All of them are still cardigans, no matter how you try to rebrand them. Then if I did find something I would call a jumper, it was invariably too thin, too summery, the sort you'd take with you on a June stroll with the dogs in case the sun went in, but wouldn't look out of place tied round your neck if the sun stayed out.

Have these designers and retailers not seen the weather forecast? In Hull it's been -4c overnight, for example. In such a climate, grandmas everywhere are informing their offspring-but-one to make sure they wrap up warm. Well, I can't wrap up warm in something which provides all the insulation of a serviette.

There are also versions of these thin pullovers which have the sternum area of a T-shirt sewn into the top, to make it look like you're wearing a whole T shirt underneath. Someone cocked up here, really. Why design something that prevents the customer from buying a whole extra article of clothing from the same store?

It is possible to have a jumper which is a) stylish; b) warm; c) inexpensive; and d) traditional. I've seen them. In the past, I've owned them. However, it appears the global warming lunatics might be right about our planet's temperature as there doesn't seem to be a market for clothing which keeps out the cold.

10 December 2008

A canine carol

Dog tags ring, are you listening?
In the lane, snow is glistening
It's yellow not white, I've been there tonight
Marking up my winter wonderland

Smell that tree, that's my fragrance
It's a sign for wandering vagrants
Avoid where I pee, it's my property
I've marked it as my winter wonderland

In the garden Dad will build a snowman
Following the classical design
Then I'll lift my leg and let it go man
So all the world will know it's mine all mine

On the gate, on the fencepost
It's my pong that you'll sense most
Says 'stay off my turf, this small piece of earth
You're walking in my winter wonderland'.

9 December 2008

What the hell is Zabasearch anyway?

Urrrrgh. More computer trouble. Something has arrived on my system which evaded Norton and now every so often I get Internet Explorer pop-ups when surfing, even though I use Firefox and have the pop-ups blocker set to maximum.

Norton can warn me about attacks it is blocking, but it can't prevent pop-ups nor find the source of the problem when I scan the computer. The pop-ups are occasional, apparently harmless and easy to cancel but I'd rather not have them.
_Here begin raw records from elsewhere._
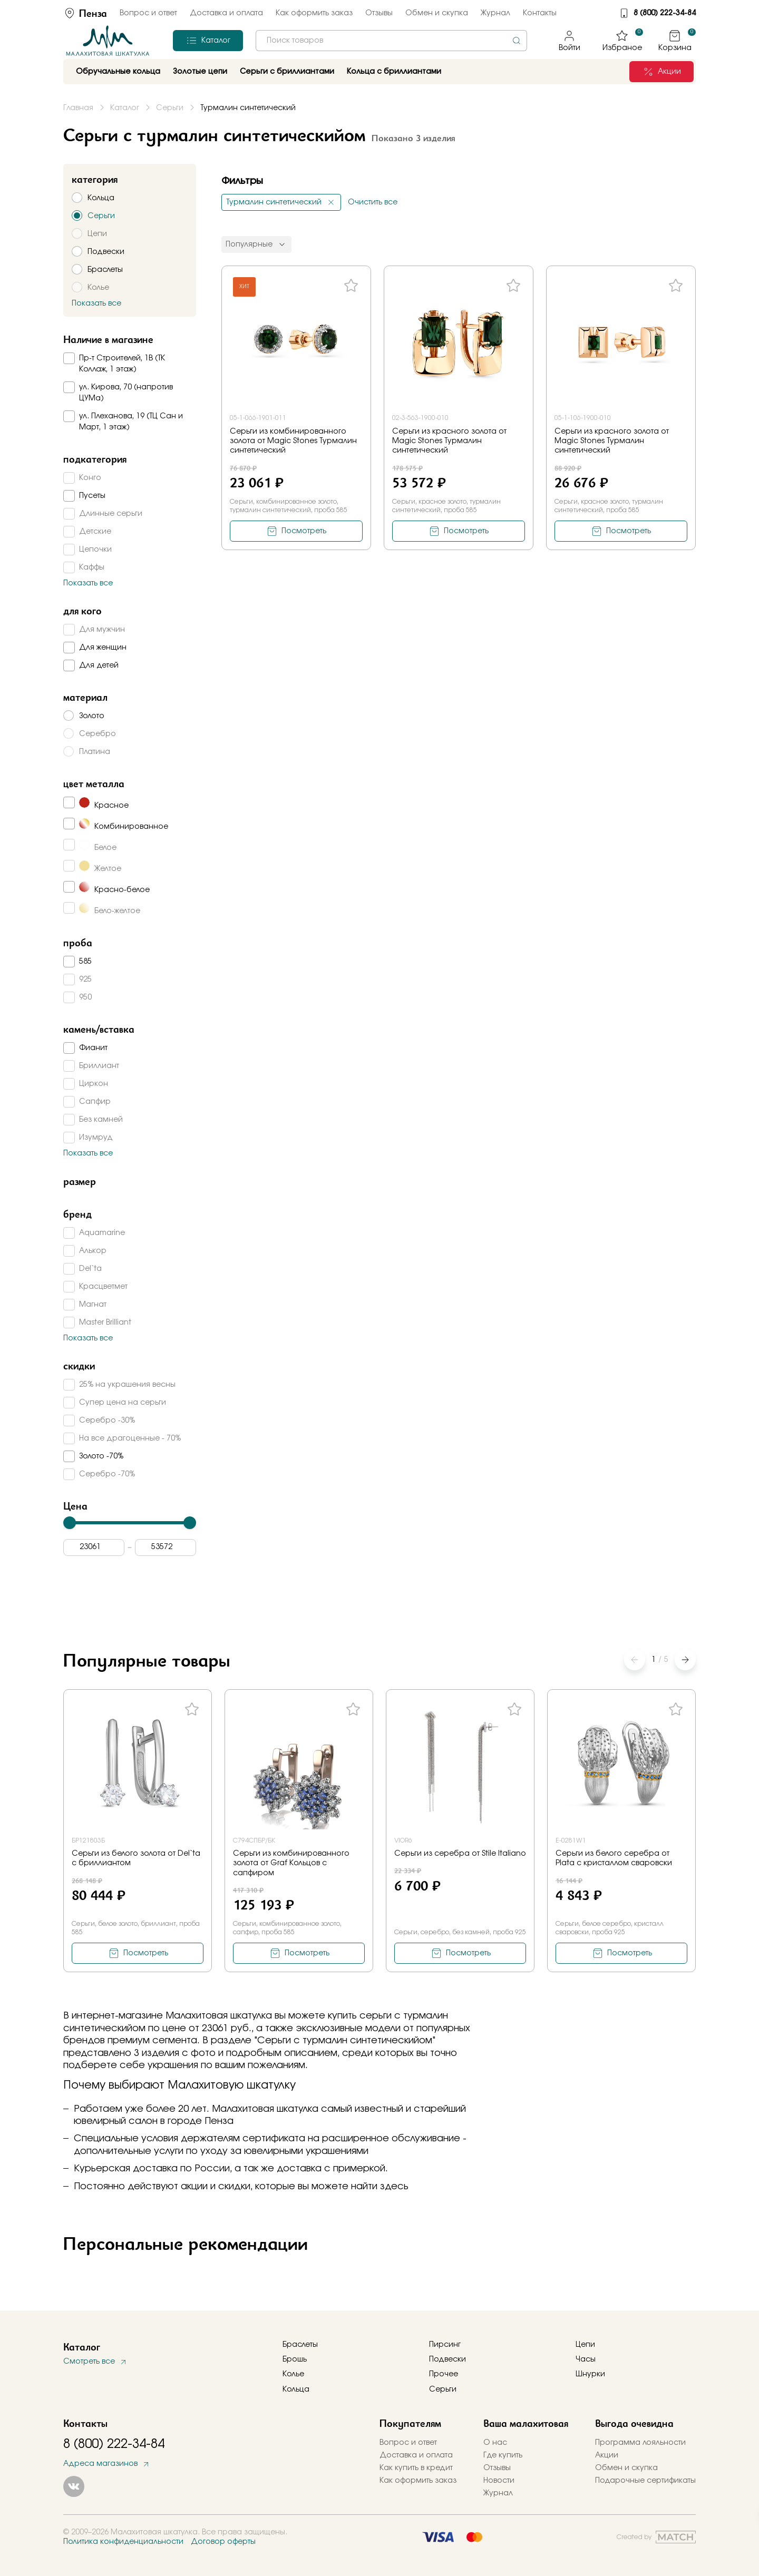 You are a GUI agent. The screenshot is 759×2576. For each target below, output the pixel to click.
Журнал (495, 13)
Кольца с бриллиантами (394, 71)
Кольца (296, 2389)
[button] (685, 1659)
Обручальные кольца (118, 71)
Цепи (585, 2344)
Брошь (295, 2359)
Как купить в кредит (416, 2468)
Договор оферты (223, 2541)
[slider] (69, 1522)
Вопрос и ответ (148, 13)
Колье (293, 2374)
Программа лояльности (640, 2442)
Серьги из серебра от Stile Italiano (460, 1853)
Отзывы (379, 13)
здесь (394, 2186)
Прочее (443, 2374)
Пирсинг (445, 2344)
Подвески (447, 2359)
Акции (606, 2455)
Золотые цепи (200, 71)
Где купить (502, 2455)
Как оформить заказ (314, 13)
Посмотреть (303, 531)
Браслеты (300, 2344)
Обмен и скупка (436, 13)
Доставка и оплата (226, 13)
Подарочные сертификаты (645, 2480)
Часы (586, 2359)
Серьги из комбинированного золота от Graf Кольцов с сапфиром (291, 1863)
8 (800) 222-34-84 (665, 13)
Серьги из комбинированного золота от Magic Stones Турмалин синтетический (293, 441)
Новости (498, 2480)
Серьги (442, 2389)
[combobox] (391, 40)
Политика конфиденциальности (123, 2541)
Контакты (540, 13)
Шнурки (590, 2374)
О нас (495, 2442)
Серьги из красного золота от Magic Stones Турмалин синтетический (449, 441)
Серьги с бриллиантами (287, 71) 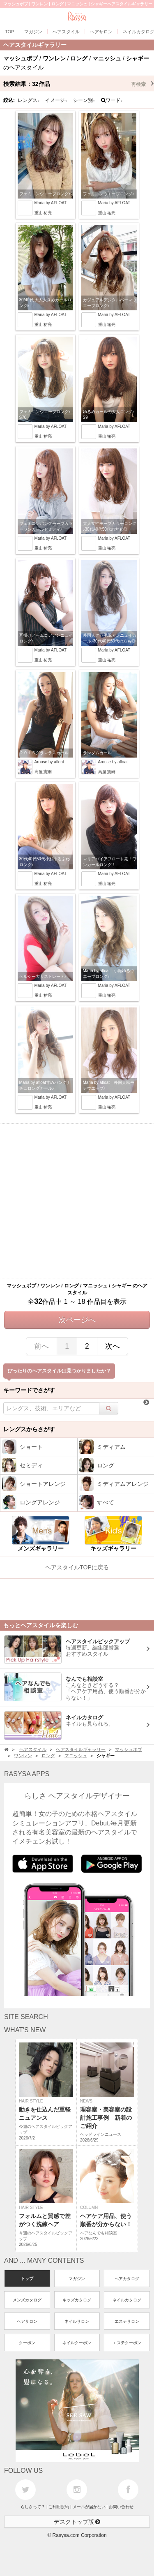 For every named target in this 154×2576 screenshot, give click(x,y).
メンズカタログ (27, 2300)
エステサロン (127, 2321)
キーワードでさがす (29, 1390)
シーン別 (84, 100)
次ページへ (77, 1320)
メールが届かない (89, 2506)
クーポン (27, 2342)
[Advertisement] (77, 1201)
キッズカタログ (76, 2300)
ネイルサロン (76, 2321)
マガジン (77, 2278)
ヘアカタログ (127, 2278)
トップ (27, 2278)
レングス (29, 100)
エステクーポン (127, 2342)
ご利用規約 (58, 2506)
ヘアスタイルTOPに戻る (77, 1567)
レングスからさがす (29, 1429)
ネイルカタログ (127, 2300)
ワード (112, 100)
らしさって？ (33, 2506)
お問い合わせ (121, 2506)
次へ (112, 1346)
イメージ (56, 100)
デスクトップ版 (77, 2521)
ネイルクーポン (76, 2342)
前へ (41, 1346)
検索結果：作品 (78, 84)
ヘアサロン (27, 2321) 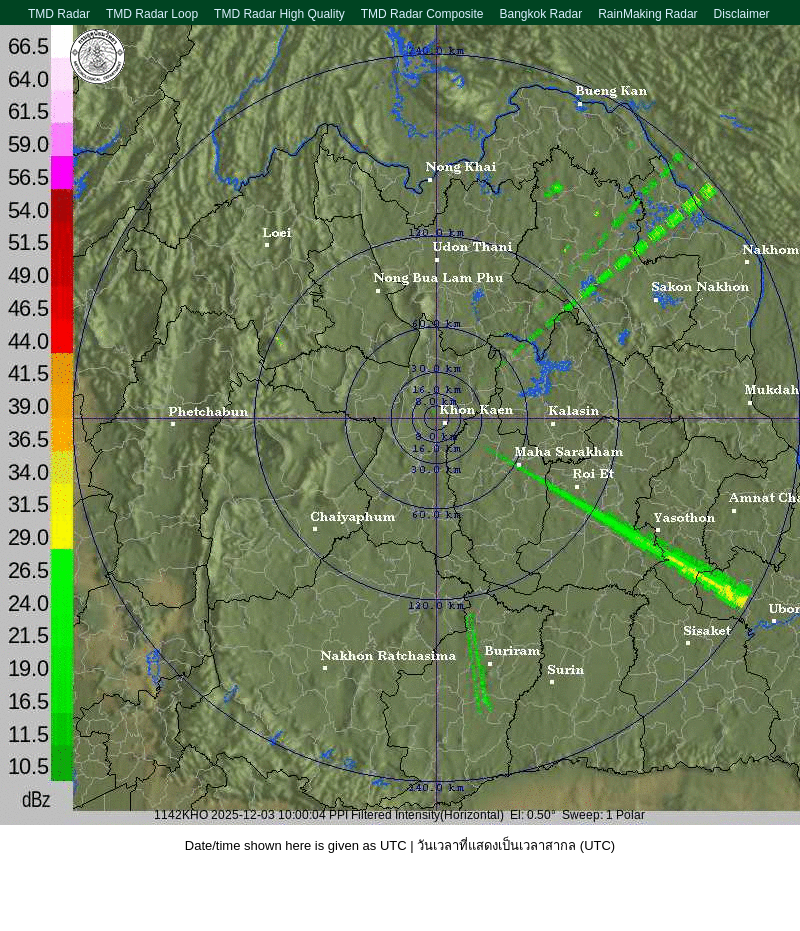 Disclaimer (742, 14)
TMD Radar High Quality (279, 14)
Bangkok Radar (540, 14)
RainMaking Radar (647, 14)
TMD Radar (59, 14)
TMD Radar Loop (152, 14)
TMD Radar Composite (422, 14) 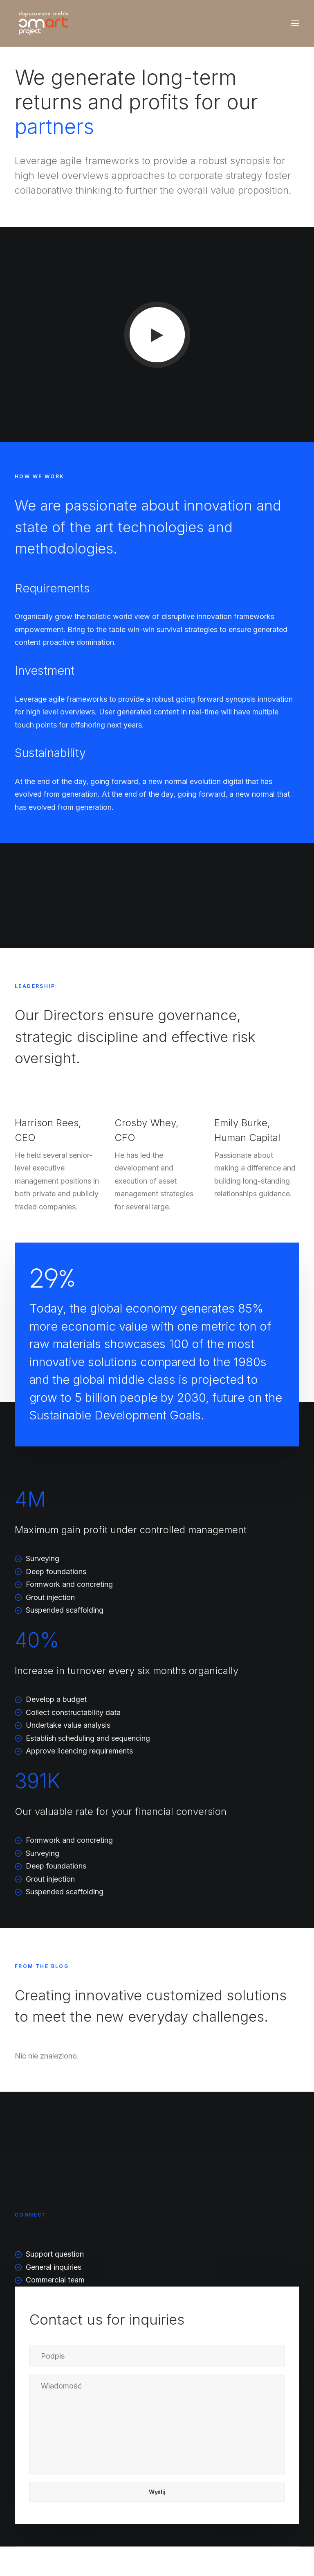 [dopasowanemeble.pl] (42, 23) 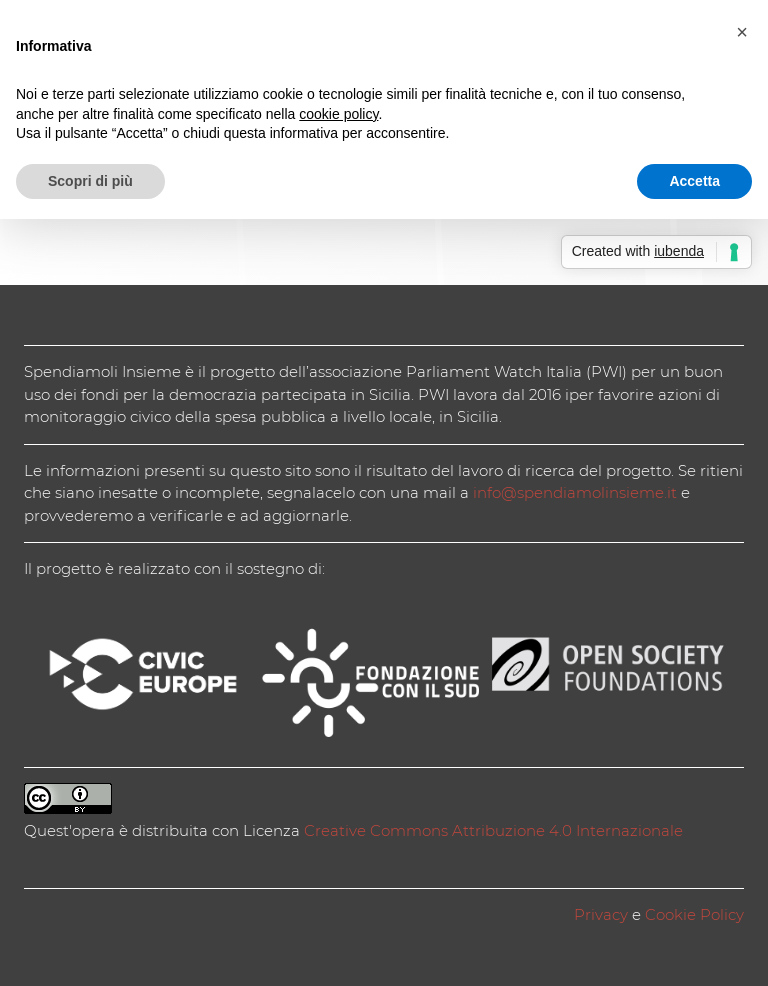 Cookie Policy (694, 914)
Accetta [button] (694, 181)
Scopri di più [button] (90, 181)
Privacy (601, 914)
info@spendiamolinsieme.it (575, 492)
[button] (742, 32)
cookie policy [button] (338, 114)
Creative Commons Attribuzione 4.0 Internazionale (493, 830) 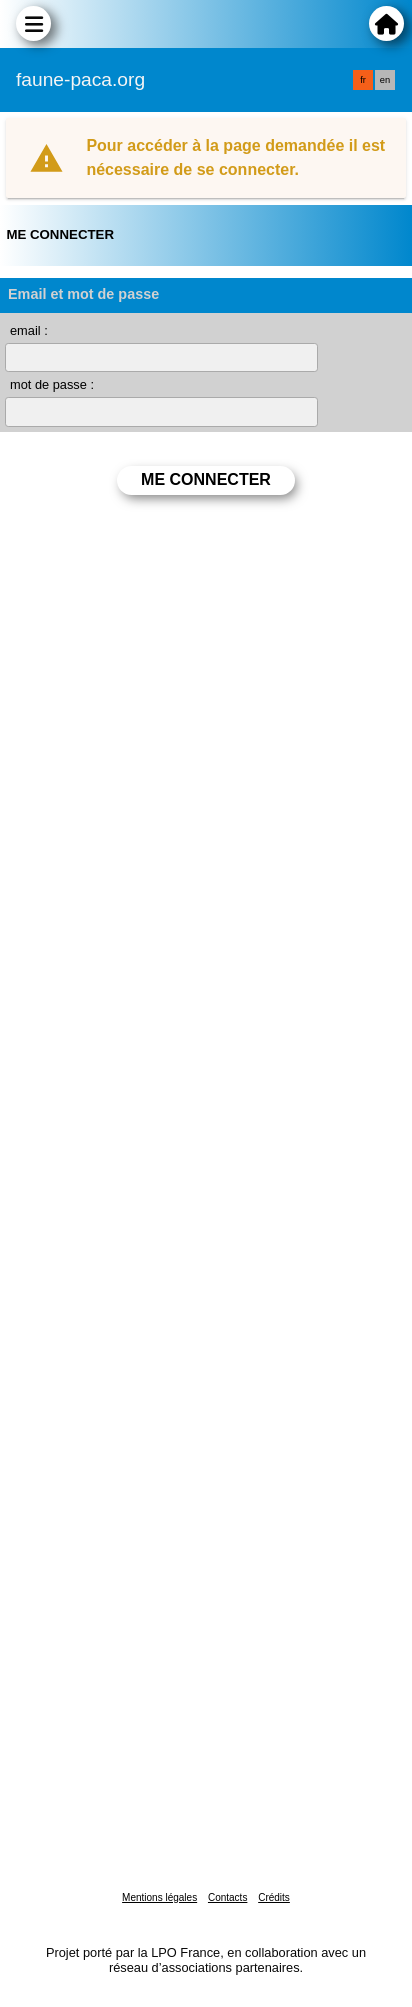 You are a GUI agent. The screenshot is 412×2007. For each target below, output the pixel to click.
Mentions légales (159, 1897)
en (385, 80)
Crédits (274, 1897)
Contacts (227, 1897) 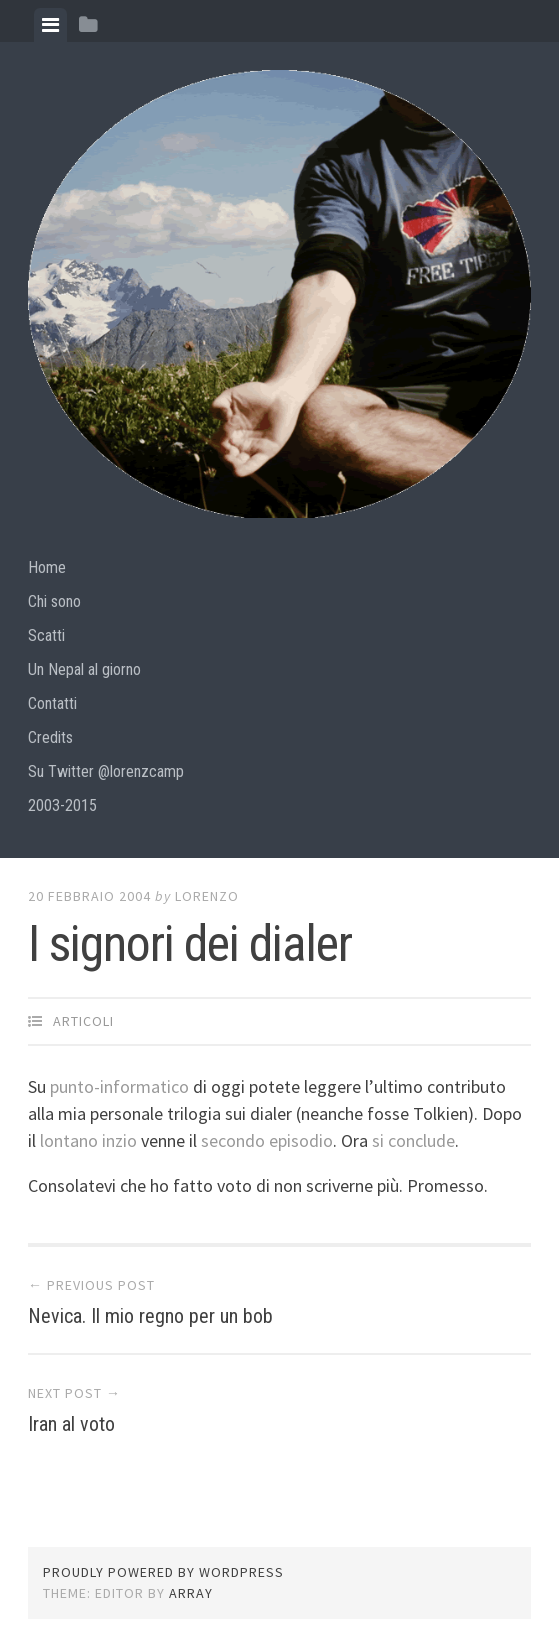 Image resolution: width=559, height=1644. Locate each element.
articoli (83, 1021)
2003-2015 (62, 805)
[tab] (50, 25)
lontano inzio (90, 1140)
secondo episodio (267, 1140)
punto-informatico (121, 1086)
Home (47, 567)
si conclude (413, 1140)
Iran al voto (71, 1424)
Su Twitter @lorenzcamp (106, 771)
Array (191, 1593)
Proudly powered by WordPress (163, 1572)
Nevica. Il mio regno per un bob (150, 1316)
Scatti (46, 635)
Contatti (52, 703)
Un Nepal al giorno (84, 669)
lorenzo (207, 896)
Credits (50, 737)
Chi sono (54, 601)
Yesterday I spent nearly seven hours on live chat with Norton's techies in India, who took remote control of my computer and did all sorts of work on it to try to get rid of the pop-ups. No luck. They promised to ring me back at 12 midday today, and it's now 12.30. I paid £70 for this expert, reliable help too...

I've been advised against a system restore but it may be my only option now.

8 December 2008

It made Norman Lamont's career

I always look forward to the British Comedy Awards, but this year's were very disappointing.

Angus Deayton is an autocue master but maybe the live broadcast and the fact he has to stand up all the way through (exposing his awkwardness at his miniature stature) is detrimental to his performance, as aside from the opening monologue, he was largely poor. Mind you, that gag about Jonathan Ross knowing now his brother felt was masterful.

As for the winners, well ... ho hum. There is no way that Russell Brand is funnier than Michael McIntyre, Ricky Gervais isn't fit to lace David Mitchell's loafers and there is only so much laughing you can do at American superstars who are slow on the uptake before it becomes a bit too smug.

The rescue acts were Frank Skinner at the end ("when does your suspension come to an end, Angus?"), the impassioned speech by David Renwick and the amazing hush around the building as Geoffrey Perkins was posthumously honoured. I was pleased Jasper Carrott was recognised for his life's work, although I suspect the reason he chose to be serious in acceptance rather than funny is because he has to be tightly scripted to raise laughs.